Explainability for Large Language Models

Applying SHAP and LIME to LLMs is significantly more complex than for tabular or image models. The "features" in text are tokens, but token-level attribution is often not meaningful to non-technical audiences. Key approaches:

  • Attention visualisation: Plots which input tokens the model attended to. Easy to implement but critiqued as not reliably representing causal importance — high attention does not guarantee causal contribution.
  • SHAP for text classifiers: Works well for classification heads on top of LLMs (e.g., sentiment, intent). Token masking + prediction comparison produces token attributions.
  • Gradient-based attribution: Integrated Gradients (Sundararajan et al.) computes attribution via the gradient of the output with respect to the input embeddings — theoretically grounded, faster than sampling-based methods.
  • Logit lens / probing: Analyses intermediate layer representations to understand what information is encoded at each layer of the transformer — more of a model debugging tool than a user-facing explanation.

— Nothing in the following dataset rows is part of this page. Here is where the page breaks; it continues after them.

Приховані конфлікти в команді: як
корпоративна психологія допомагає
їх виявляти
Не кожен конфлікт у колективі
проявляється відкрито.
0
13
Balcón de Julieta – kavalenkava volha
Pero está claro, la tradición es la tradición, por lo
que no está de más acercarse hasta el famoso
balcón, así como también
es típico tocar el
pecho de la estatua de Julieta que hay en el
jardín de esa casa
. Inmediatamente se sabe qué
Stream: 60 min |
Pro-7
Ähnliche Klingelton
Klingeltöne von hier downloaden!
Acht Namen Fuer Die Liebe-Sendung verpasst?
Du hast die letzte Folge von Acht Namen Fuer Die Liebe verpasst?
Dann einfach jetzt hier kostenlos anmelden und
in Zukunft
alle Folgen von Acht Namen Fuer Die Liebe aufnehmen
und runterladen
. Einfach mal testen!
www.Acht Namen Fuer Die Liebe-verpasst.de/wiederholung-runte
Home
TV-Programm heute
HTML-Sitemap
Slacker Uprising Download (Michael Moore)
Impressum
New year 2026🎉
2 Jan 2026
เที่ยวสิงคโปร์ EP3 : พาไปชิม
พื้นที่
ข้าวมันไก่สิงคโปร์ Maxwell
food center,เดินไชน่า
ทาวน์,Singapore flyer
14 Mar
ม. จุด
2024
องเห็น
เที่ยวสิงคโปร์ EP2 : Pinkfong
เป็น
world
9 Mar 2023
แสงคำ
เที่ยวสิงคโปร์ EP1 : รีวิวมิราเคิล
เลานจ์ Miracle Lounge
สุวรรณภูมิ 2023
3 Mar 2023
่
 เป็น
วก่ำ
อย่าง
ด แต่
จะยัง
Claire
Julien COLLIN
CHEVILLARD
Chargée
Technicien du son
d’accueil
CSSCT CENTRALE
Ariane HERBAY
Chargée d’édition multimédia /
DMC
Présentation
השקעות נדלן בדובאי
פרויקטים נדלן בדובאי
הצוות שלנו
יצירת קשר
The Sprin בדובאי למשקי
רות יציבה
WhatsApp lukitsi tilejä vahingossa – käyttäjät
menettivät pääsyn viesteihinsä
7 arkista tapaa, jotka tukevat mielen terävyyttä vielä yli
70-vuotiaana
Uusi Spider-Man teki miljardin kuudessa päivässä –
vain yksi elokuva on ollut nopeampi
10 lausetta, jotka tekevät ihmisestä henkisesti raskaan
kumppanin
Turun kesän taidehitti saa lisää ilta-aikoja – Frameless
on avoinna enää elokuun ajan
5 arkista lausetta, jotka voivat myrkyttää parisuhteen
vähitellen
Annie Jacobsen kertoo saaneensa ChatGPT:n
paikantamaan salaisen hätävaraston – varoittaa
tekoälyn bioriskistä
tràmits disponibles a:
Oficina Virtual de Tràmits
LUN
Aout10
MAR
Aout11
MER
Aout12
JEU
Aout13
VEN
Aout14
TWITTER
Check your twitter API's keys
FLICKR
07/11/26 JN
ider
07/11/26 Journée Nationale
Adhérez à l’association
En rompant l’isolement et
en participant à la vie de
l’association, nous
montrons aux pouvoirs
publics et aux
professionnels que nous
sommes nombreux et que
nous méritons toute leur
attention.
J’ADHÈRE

Visualising Explanations for Non-Technical Audiences

SHAP visualisations (from shap library)

  • Waterfall plot: Shows how each feature pushes the prediction up or down from the base value — best for a single instance explanation
  • Beeswarm plot: Shows distribution of SHAP values for all features across the full dataset — best for global feature importance
  • Dependence plot: Shows how SHAP value for one feature varies with feature value — surfaces non-linear relationships

Communication to stakeholders

  • For regulators: "The three most influential factors in this credit decision were..."
  • For affected individuals: highlight which inputs led to a negative outcome and whether any were within their control
  • For developers: waterfall + dependence plots to debug unexpected feature usage
  • For executives: bar chart of global feature importances, not per-instance detail

Checklist: Do You Understand This?

  • What is the core idea behind LIME — what kind of model does it fit and to what data?
  • Why does SHAP use game-theoretic Shapley values rather than simple gradient-based attribution?
  • Name the four SHAP axioms and explain what the efficiency axiom means in practical terms.
  • When would you choose LIME over SHAP, and when would you choose SHAP over LIME?
  • What is the main criticism of attention visualisation as an explanation method for LLMs?
  • Which SHAP visualisation would you use to explain a single prediction to a regulator?